PROMPT
Pictures are to be dropped, and only the lines from the one containing "OFF-GRID AND HY" through the end of the data below are to be reproduced as written.

THE DATA

++++++

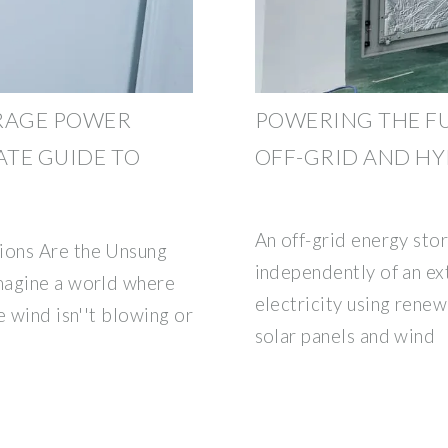
ORAGE POWER
POWERING THE FU
ATE GUIDE TO
OFF-GRID AND HY
An off-grid energy sto
ions Are the Unsung
independently of an ex
magine a world where
electricity using rene
e wind isn''t blowing or
solar panels and wind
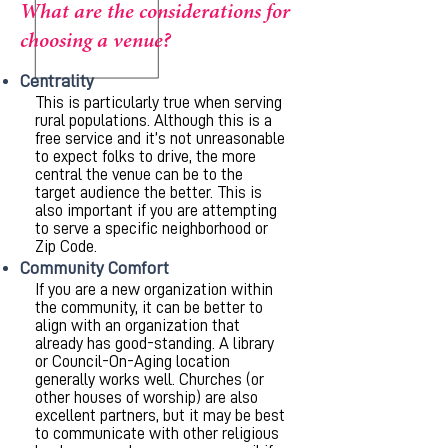
What are the considerations for
choosing a venue?
Centrality
This is particularly true when serving
rural populations. Although this is a
free service and it’s not unreasonable
to expect folks to drive, the more
central the venue can be to the
target audience the better. This is
also important if you are attempting
to serve a specific neighborhood or
Zip Code.
Community Comfort
If you are a new organization within
the community, it can be better to
align with an organization that
already has good-standing. A library
or Council-On-Aging location
generally works well. Churches (or
other houses of worship) are also
excellent partners, but it may be best
to communicate with other religious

++++++

RESPONSE AREA
OFF-GRID AND HY
An off-grid energy sto
ions Are the Unsung
independently of an ex
magine a world where
electricity using rene
e wind isn''t blowing or
solar panels and wind
What are the considerations for
choosing a venue?
Centrality
This is particularly true when serving
rural populations. Although this is a
free service and it’s not unreasonable
to expect folks to drive, the more
central the venue can be to the
target audience the better. This is
also important if you are attempting
to serve a specific neighborhood or
Zip Code.
Community Comfort
If you are a new organization within
the community, it can be better to
align with an organization that
already has good-standing. A library
or Council-On-Aging location
generally works well. Churches (or
other houses of worship) are also
excellent partners, but it may be best
to communicate with other religious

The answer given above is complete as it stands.